In front of Jakobspilger’s long staff, an inscribed biblical verse from Hebrew 13:14, reads, in translation: “For here we have no lasting city, but we seek the city which is to come.” I think of my pilgrimages to so-called “thin places,” where the distance between the secular and the holy, the cities that don’t last and the city which will, shrinks and I’ve met—albeit briefly—the eternal.

Sometimes, it’s a case of immediate recognition: my first glimpse of the Scottish island of Iona rising out of the mist sent chills down my spine, as did my first look up through California’s redwoods. I felt a vital connection, a spark of divinity, bringing me to life.

Closer to home, I’ve always felt more alive this time of year. While, as you can probably tell, I disliked faculty meetings, I always looked forward to meeting my students for the first time. My life was transformed by these meetings, and I’d like to think theirs were as well. Even now, I feel a little more alive watching my grandchildren begin a new year and despite the continuing threat of COVID, evince the same excitement I felt both as a student and as a teacher.

First Day of School 2021

Of course, not all encounters between “one soul and something she doesn’t know” are holy, or even pleasurable. Meeting death for the first time when my daughter died of cancer was the most painful experience of my life. And in her suffering during the nine months leading up to her death, I met Evil, felt it as a tangible presence: obscene, grotesque, and powerful.  These encounters also immediately changed my life.

More often, however, my most important meetings have taken me weeks, months, or years to recognize as being life changing. My favorite of all the resurrection stories in the Bible is that of the two disciples of Jesus walking on the Road to Emmaus after the crucifixion who meet Jesus and don’t recognize him until later, in “the reading of scripture and the breaking of the bread.” I’ve been married twice and in both cases, my first meeting with the woman with whom I would live “for better or worse, in sickness or in health,” for twenty and thirty-five years respectively made little or no impression on me.

When I was there, I hated the old city of Jerusalem, its heat, its religious tensions, its commercialism.
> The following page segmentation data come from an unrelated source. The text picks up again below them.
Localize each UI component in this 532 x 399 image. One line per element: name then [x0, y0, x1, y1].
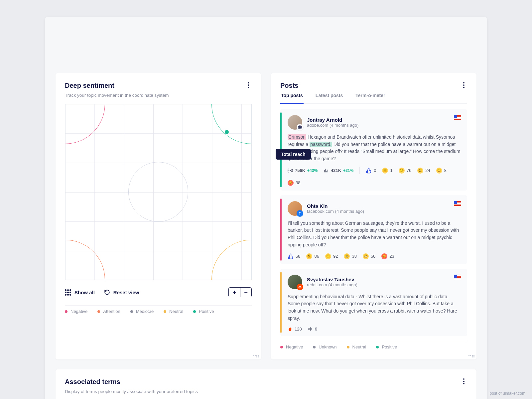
shush-emoji-icon: 🤫 [306, 253, 312, 259]
legend-label: Positive [382, 344, 397, 349]
post-author: Jontray Arnold [307, 117, 358, 123]
post-item[interactable]: f Ohta Kin facebook.com (4 months ago) I… [280, 195, 467, 264]
like-count[interactable]: 0 [366, 168, 376, 174]
reach-metric[interactable]: 756K+43% [288, 168, 318, 173]
post-item[interactable]: Svyatoslav Taushev reddit.com (4 months … [280, 269, 467, 336]
legend-item[interactable]: Positive [193, 309, 214, 314]
post-meta: reddit.com (4 months ago) [307, 282, 357, 287]
thumb-up-icon [288, 253, 294, 259]
legend-label: Mediocre [136, 309, 154, 314]
reset-view-label: Reset view [113, 290, 139, 295]
neutral-arc-icon [211, 240, 252, 280]
posts-legend: NegativeUnknownNeutralPositive [280, 341, 467, 356]
angry-emoji-icon: 😡 [288, 180, 294, 186]
post-meta: adobe.com (4 months ago) [307, 123, 358, 128]
zoom-controls: + − [228, 287, 252, 297]
upvote-count[interactable]: 128 [288, 327, 302, 332]
card-menu-icon[interactable] [461, 82, 467, 88]
zoom-in-button[interactable]: + [229, 288, 240, 297]
legend-item[interactable]: Positive [376, 344, 397, 349]
legend-dot-icon [97, 310, 100, 313]
deep-sentiment-card: Deep sentiment Track your topic movement… [56, 73, 261, 359]
react-shush[interactable]: 🤫1 [382, 168, 392, 174]
legend-dot-icon [347, 346, 349, 348]
source-badge-icon: f [297, 210, 303, 217]
legend-dot-icon [65, 310, 67, 313]
react-weary[interactable]: 😩24 [417, 168, 430, 174]
thumb-up-icon [366, 168, 372, 174]
card-subtitle: Track your topic movement in the coordin… [65, 93, 169, 98]
card-menu-icon[interactable] [461, 378, 467, 385]
react-angry[interactable]: 😡23 [381, 253, 394, 259]
legend-label: Negative [286, 344, 303, 349]
tab-latest-posts[interactable]: Latest posts [315, 93, 343, 103]
avatar[interactable] [288, 275, 302, 289]
avatar[interactable]: f [288, 201, 302, 216]
resize-handle-icon[interactable] [252, 351, 259, 357]
post-item[interactable]: Total reach Jontray Arnold adobe.com (4 … [280, 109, 467, 191]
react-weary[interactable]: 😩38 [344, 253, 356, 259]
positive-arc-icon [211, 104, 252, 144]
highlight-positive: password. [310, 142, 332, 147]
legend-dot-icon [164, 310, 166, 313]
flag-icon [454, 115, 461, 120]
dashboard: Deep sentiment Track your topic movement… [45, 17, 487, 399]
highlight-negative: Crimson [288, 134, 306, 140]
card-title: Deep sentiment [65, 82, 169, 89]
react-laugh[interactable]: 😄56 [363, 253, 375, 259]
legend-item[interactable]: Neutral [164, 309, 183, 314]
legend-item[interactable]: Negative [280, 344, 303, 349]
react-worried[interactable]: 😟92 [325, 253, 338, 259]
avatar[interactable] [288, 115, 302, 130]
svg-point-2 [299, 287, 300, 287]
mediocre-circle-icon [128, 162, 188, 222]
svg-point-1 [290, 170, 291, 171]
legend-item[interactable]: Unknown [313, 344, 336, 349]
zoom-out-button[interactable]: − [240, 288, 251, 297]
engagement-metric[interactable]: 421K+21% [324, 168, 353, 173]
legend-label: Positive [199, 309, 214, 314]
reset-view-button[interactable]: Reset view [104, 289, 139, 295]
legend-item[interactable]: Mediocre [130, 309, 154, 314]
legend-label: Negative [70, 309, 87, 314]
show-all-button[interactable]: Show all [65, 289, 95, 296]
like-count[interactable]: 68 [288, 253, 300, 259]
flag-icon [454, 275, 461, 280]
legend-item[interactable]: Attention [97, 309, 120, 314]
legend-item[interactable]: Neutral [347, 344, 366, 349]
legend-label: Attention [103, 309, 120, 314]
worried-emoji-icon: 😟 [325, 253, 331, 259]
svg-point-4 [299, 286, 301, 288]
negative-arc-icon [65, 104, 105, 144]
watermark: post of uimaker.com [490, 391, 525, 396]
tabs: Top postsLatest postsTerm-o-meter [280, 93, 467, 104]
posts-card: Posts Top postsLatest postsTerm-o-meter … [271, 73, 476, 359]
associated-terms-card: Associated terms Display of terms people… [56, 369, 476, 399]
laugh-emoji-icon: 😄 [436, 168, 442, 174]
react-angry[interactable]: 😡38 [288, 180, 300, 186]
tab-term-o-meter[interactable]: Term-o-meter [355, 93, 386, 103]
legend-label: Unknown [319, 344, 336, 349]
sentiment-chart[interactable] [65, 104, 252, 280]
announce-count[interactable]: 6 [308, 327, 317, 332]
legend-label: Neutral [169, 309, 183, 314]
legend-dot-icon [376, 346, 379, 348]
resize-handle-icon[interactable] [468, 351, 474, 357]
data-point[interactable] [225, 130, 229, 134]
react-shush[interactable]: 🤫86 [306, 253, 319, 259]
show-all-label: Show all [74, 290, 95, 295]
legend-dot-icon [130, 310, 133, 313]
post-metrics: 68 🤫86 😟92 😩38 😄56 😡23 [288, 253, 461, 259]
legend-item[interactable]: Negative [65, 309, 87, 314]
card-title: Posts [280, 82, 298, 89]
source-badge-icon [297, 124, 303, 131]
react-worried[interactable]: 😟76 [399, 168, 411, 174]
post-body: I'll tell you something about German sau… [288, 220, 461, 249]
tab-top-posts[interactable]: Top posts [280, 93, 304, 104]
post-body: Crimson Hexagon and Brandwatch offer unl… [288, 134, 461, 163]
weary-emoji-icon: 😩 [344, 253, 350, 259]
source-badge-icon [297, 284, 303, 290]
shush-emoji-icon: 🤫 [382, 168, 388, 174]
card-menu-icon[interactable] [245, 82, 252, 88]
react-laugh[interactable]: 😄8 [436, 168, 447, 174]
Yet in the following weeks, I began to realize I had a clearer understanding of the complexity of Israeli and Palestinian relationships, that I understood the Bible differently (God, people then must have had legs of steel to walk up and down all those hills, and no wonder water was so important!) and that Jesus’s crucifixion and resurrection made sense in ways it never had. Another encounter that, as Pico Iyer says, “…will never grow old or disappear.”

And then there are the times when I’ve met someone again for the first time. In some ways, I find these meetings the most satisfying. Students I taught forty years ago who reappear in my life as wise and witty adults. Old high school classmates (my 60th high school reunion is coming up), some of whom I never had much contact with, but whose Facebook posts make me laugh and cry.

The 45th High School Reunion

My wife, who surprises me every day. And, thanks to working my 12-step program, the me I’ve never met before, the one I’ve hidden for years behind any number of personas.

All of these engagements educate me, help me grow, even at my age.

So why are the other meetings so enervating? I’m not sure. I don’t think it has to do with size; I’ve had important 12-step and men’s group meetings with over twenty people in them. Rather, I think it might have something to do with whether our meetings are about making external changes—to numbers, letters, diplomas—or about personal transformation. In Al Anon or our men’s group, for example, there’s no trying to solve anything. There’s sharing instead of discussing. People speak from their hearts and not their egos.

Which shows me—and this is hard to write for someone who’s spent his life setting goals and trying to reach them—that being alive, really alive, is more about souls than it is about goals.